Minimizing costs per required business need for data

Data processing and data storage costs can make or break a budget for some organizations. At larger corporations you can easily see spend in the millions of dollars per month for data storage and processing. Be sure to minimize the costs of your ongoing development and operations to provide the business with scalable data technology.


Minimizing costs per required business need for data

GCP offers a flexible development and operating environment which is well suited to a diverse array of programing paradigms and architectures. Scalability and good planning can help developers map out, develop, test, deploy, and operationalize workloads using fewer resources.

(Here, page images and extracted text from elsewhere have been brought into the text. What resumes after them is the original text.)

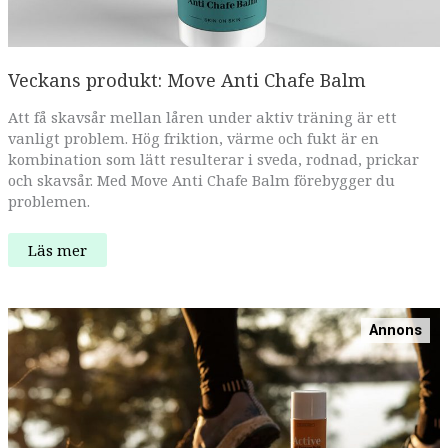
Veckans produkt: Move Anti Chafe Balm
Att få skavsår mellan låren under aktiv träning är ett
vanligt problem. Hög friktion, värme och fukt är en
kombination som lätt resulterar i sveda, rodnad, prickar
och skavsår. Med Move Anti Chafe Balm förebygger du
problemen.
Veckans
Läs mer
produkt:
Move
Anti
Chafe
Balm
Annons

GCP offers a few best practices to facilitate efficient data engineering operations.

Cloud Billing API

Before you can improve your operational efficiency you must hgave a full 360 degree view of your current spend by component. Cloud Billing API is a global/cloud level resource which gives you a rich and informative system to observe, analyze, and control costs in GCP. Costs in GCP are broken down by account and SKU, or resource. Cloud billing allows you to observe costs for any API in GCP whether that is BigQuery, Dataproc, Cloud Fusion, or any other service. Use Cloud Billing's UI to monitor monthly costs and ensure there is no anomalous spend for a given SKU. A deep dive into Cloud Billing is beyond the scope of the test, but there are some cost saving measures you can take to ensure that your costs remain reasonable and efficient.

BigQuery

BigQuery Standard

GCP has made strides in making BigQuery very efficient both computationally and economically. The BigQuery cost components break down as:

  • Storage - Ongoing storage costs (comparable to GCS), broken down by class. Includes:
    • Data Ingress - Batch loading is always free, streaming inserts and Storage Write API are charged a fixed fee.
    • Data Egress - Free up to 50 TiBs (tebibytes) per day for batch exports. Flat fee per GiB exported from BigQuery following the free tier. The price adjusts upwards if the data are egressed across regions and internationally.
    • Active Storage - Any table or partition modified within the last 90 days. (Queries do not affect storage timer)
    • Long Term Storage - Any table or partition modified past 90 days. Storage costs then drop 50%.
    • External Storage - External table storage are billed by the host component (such as GCS), not BigQuery.
  • Compute - Costs to process a given set of data either through SQL Statements, routines such as UDF's.
    • On-Demand Pricing - flat fee per TiB of data processed, the first TiB of processed data per month is free.
    • Capacity Pricing - charged per slot-hour pricing to run queries, measured in slots (virtual CPUs) over time. The actual cost is based upon which BigQuery Edition you are using.
    • Slot Pricing - a fixed reservation of dedicated query slots which you purchase in advance each month. This can help lower costs if you have a guaranteed workload each month. Standard tier pricing applies after slots are used up.

BigQuery ML

BigQuery ML is exponentially more expensive byte-per-byte compared to standard querying. This is no doubt due to the high levels of data processing required to run models and perform predictions against the models. The first 10 GiB of data processed by CREATE MODEL is free.

BI Engine

BI Engine is charged a fixed fee per byte processed with the in-memory engine.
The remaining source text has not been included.